As providers work tirelessly to furnish essential health care services to the elderly, disabled and infirm, they must navigate the DMAS Provider Agreement as well as labyrinthine federal and state regulations to ensure that services are documented in a manner acceptable to the Department. Let’s face it: none of us are perfect. When a provider (through its many employees) undertakes to document each and every health care service it performs, it will at times fall short of perfect compliance with the Provider Agreement and DMAS regulations. For this reason, among others, providers dread a DMAS audit, where the provider’s documentation is placed under a microscope and seemingly any deviation from the regulations could result in a highly-disruptive retraction of payment.
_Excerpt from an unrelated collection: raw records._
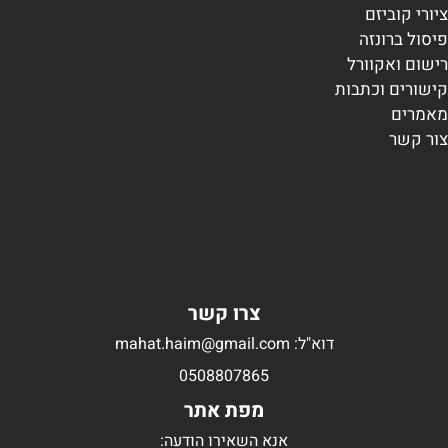
ציורי קוביזם
פיסול ברונזה
רישום ואקוורל
קישורים וכתבות
מאמרים
צור קשר
צרו קשר
דוא"ל: mahat.haim@gmail.com
0508807865
מפת אתר
אנא השאירו הודעה:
Fortunately, recent case law holds that minor mistakes or gaps in compliance do not justify a retraction of payment under all circumstances. In Psychiatric Solutions of Virginia, Inc. v. Finnerty, commonly referred to as “Whisper Ridge,” the Court of Appeals of Virginia held that ordinary contract law principles are applied to determine whether a provider’s noncompliance with the Provider Agreement justifies a retraction. This is significant because contract law does not condition the right to payment for services on perfect compliance with contract obligations. Rather, contract law makes a distinction between breaches of contract that are “material” breaches and those that are “de minimis” breaches. For a breach of contract to be “material,” it must “fail to do something that is so fundamental to the contract that failure to perform that obligation defeats an essential purpose of the contract.” Thus, notwithstanding less-than-perfect compliance with the Provider Agreement, a provider is still entitled to payment for health care services where the noncompliance did not defeat the essential purpose of the agreement.
In the recent decision of Sentara Enterprises v. DMAS, the Department sought to retract nearly $200,000 in payments for the provision of enteral nutritional supplements to Medicaid beneficiaries on the grounds that Form DMAS-115 was (i) not signed by a physician and (ii) did not include the recipient’s height. Though the Department conceded that the services were actually and satisfactorily provided, it argued that Whisper Ridge did not apply to these “de minimis” regulatory violations because the retractions were prompted by a lack of regulatory compliance, as opposed to noncompliance with the Provider Agreement at issue in Whisper Ridge. The court disagreed with the Department, noting that “[t]he statutes and regulations governing Medicaid reimbursement only apply to providers who have signed participation agreements.” Consequently, the court held that “principles of contract law should apply to any alleged violation, whether found in statute, a regulation, or some other agency guidance document.” Applying these principles, that court held that the nearly $200,000 retraction was not justified by these “de minimis” breaches.
Sentara Enterprises and Whisper Ridge provide a powerful defense to providers facing retractions for minor mistakes and deficiencies in documentation identified by the Department in a DMAS audit. However, an effective defense of a DMAS audit must be established well before the audit is appealed to the circuit court, and therefore it is crucial that the provider involve experienced counsel early in the process.
 54 Va. App. 173, 676 S.E.2d 358 (Va. Ct. App. 2009).
 Horton v. Horton, 254 Va. 111, 115, 487 S.E.2d 200, 203–04 (1997).
 No. CL12-2742, 85 Va. Cir. 338 (Va. Cir. Ct. Sept. 13, 2012) (City of Norfolk).